Desiderata for a morphology learner
Definitions
First, we define some concepts:
- stem
The underlying base of a non-compound word, possibly corresponding to the word’s lemma form or root, but we view the choice of stem as a modeling decision. We use the word “stem” and not “root,” to include more shallow types of analysis that may seek only to identify the affixes (and what’s left behind), and not to recover the fundamental word root. - stem class
The type of the stem, often related to the familiar notion of part-of-speech, which determines which affixes may join with it. For more limited morphological analysis, we may constrain the stem and final word classes to be equal. - surface affix
What is normally referred to as an affix, realized as zero or more characters of text. - functional affix
An abstract affix that expresses a single underlying function of a surface affix, e.g. Number, Person, Tense, Aspect, etc., which may determine the final word class. Note that multiple functional affixes often map to a single surface affix. - affix vector
A value in the space (either surface or functional) of all possible affix combinations allowed in a language. - affix position
A set of one or more affixes that are mutually dependent and thus modeled jointly, occupying a single index in an affix vector. The concept of a position is also useful for specifying the mapping between functional and surface affixes. For example, in Spanish we may have multiple function positions for person, tense, etc. mapping to a single, “verb suffix” surface position.
Word Formation
Next, we describe a simplified model of word formation that, as suggested above, ignores stem-to-word class changes from affixes, which is sufficient for many applications, such as smoothing to address data sparsity. This framework allows us to model, for example, “working” as verbal stem “work” plus progressive suffix “ing,” but not “worker” as “work” plus nominalizing suffix “er.” Voilà:
- Select a word class t, given the utterance context.

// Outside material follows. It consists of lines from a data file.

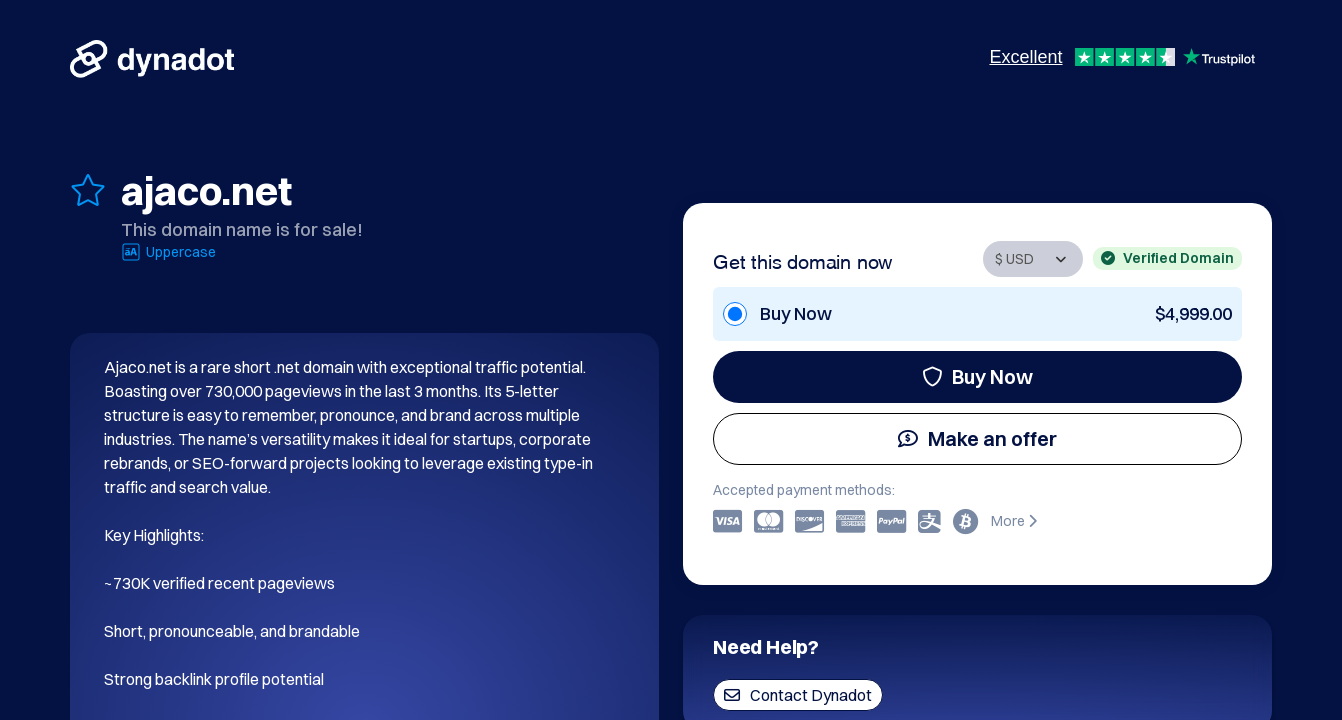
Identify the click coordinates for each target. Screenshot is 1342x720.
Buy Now (977, 376)
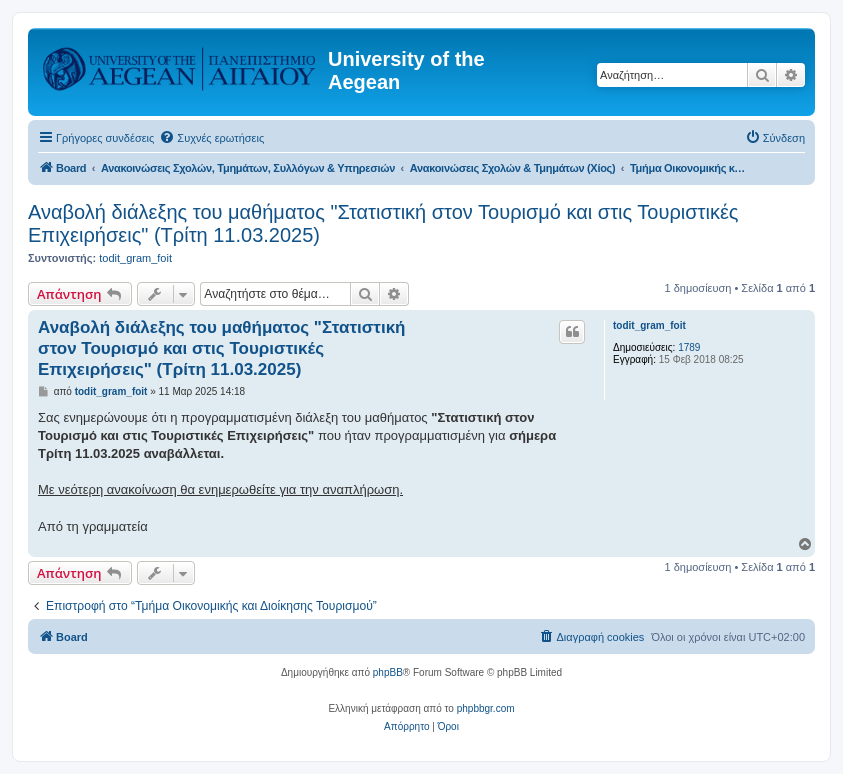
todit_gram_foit (135, 258)
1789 (689, 347)
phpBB (388, 672)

- Select a word stem s in t, given the utterance context.
- Select a vector of functional affixes f, given (t, s) and the utterance context.
- Given (t, s, f), select a stem transformation (possibly identity) to produce the final stem s’.
- Given (t, s’, f), map f to a surface affix vector a.
- Generate the final word from w from (t, s’, a). For most familiar languages, this process is deterministic, but there are languages that allow some affix permutations with each other and even the stem.
Now we extend this process with a few modifications to handle affixes that change the class of the stem:
- Select a word class t, given the utterance context.
- Select a stem class c such that t is derivable, that is, c admits one or more affix vectors that will produce a final word class t when adjoined to a stem of class c.
- Select a word stem s in c, given the utterance context.
- Select a vector of functional affixes f, given (t, c, s) and the utterance context, such that f maps the stem class c to the final word class t.
- Given (t, c, s, f), select a stem transformation (possibly identity) to produce the final stem s’.
- Given (t, c, s’, f), map f to a surface affix vector a.
- Generate the final word from w from (t, c, s’, a).
Desiderata
Finally, the promised desiderata for a morphology learner:
- If an analysis for word w with the stem (c, s) is correct, we expect to observe a number of other words that also have an analysis with (c, s), but with different, valid affix vectors.
- Conversely, the hypothesis that a word is atomic (unanalyzed) is an implicit claim that the word will not appear as the stem in other words with affixes.
- Homographs make things more difficult, as one word token may appear with different classes, some atomic and some not, e.g. “get caught up in the ins and outs of something” or Persian “(در در(ها” (”dr dr(hA)” = “at the door(s)”, an atomic preposition plus inflecting noun). Thus context must be part of the model and learning process, and a word’s marginal hypothesis distribution should never be too skewed, especially between atomic and analyzed classes.
- It would be nice to be able to integrate a discovery process, such as the method of Yarowski and Wicentowski, with (possibly partial) knowledge of the morphological system.
- Another aspect of Y&W that would be nice: Modeling the expectation of regularity over the relative frequency between different related word pairs, e.g. we expect
count(walk)/count(walking) to be roughly equal tocount(singe)/count(singeing).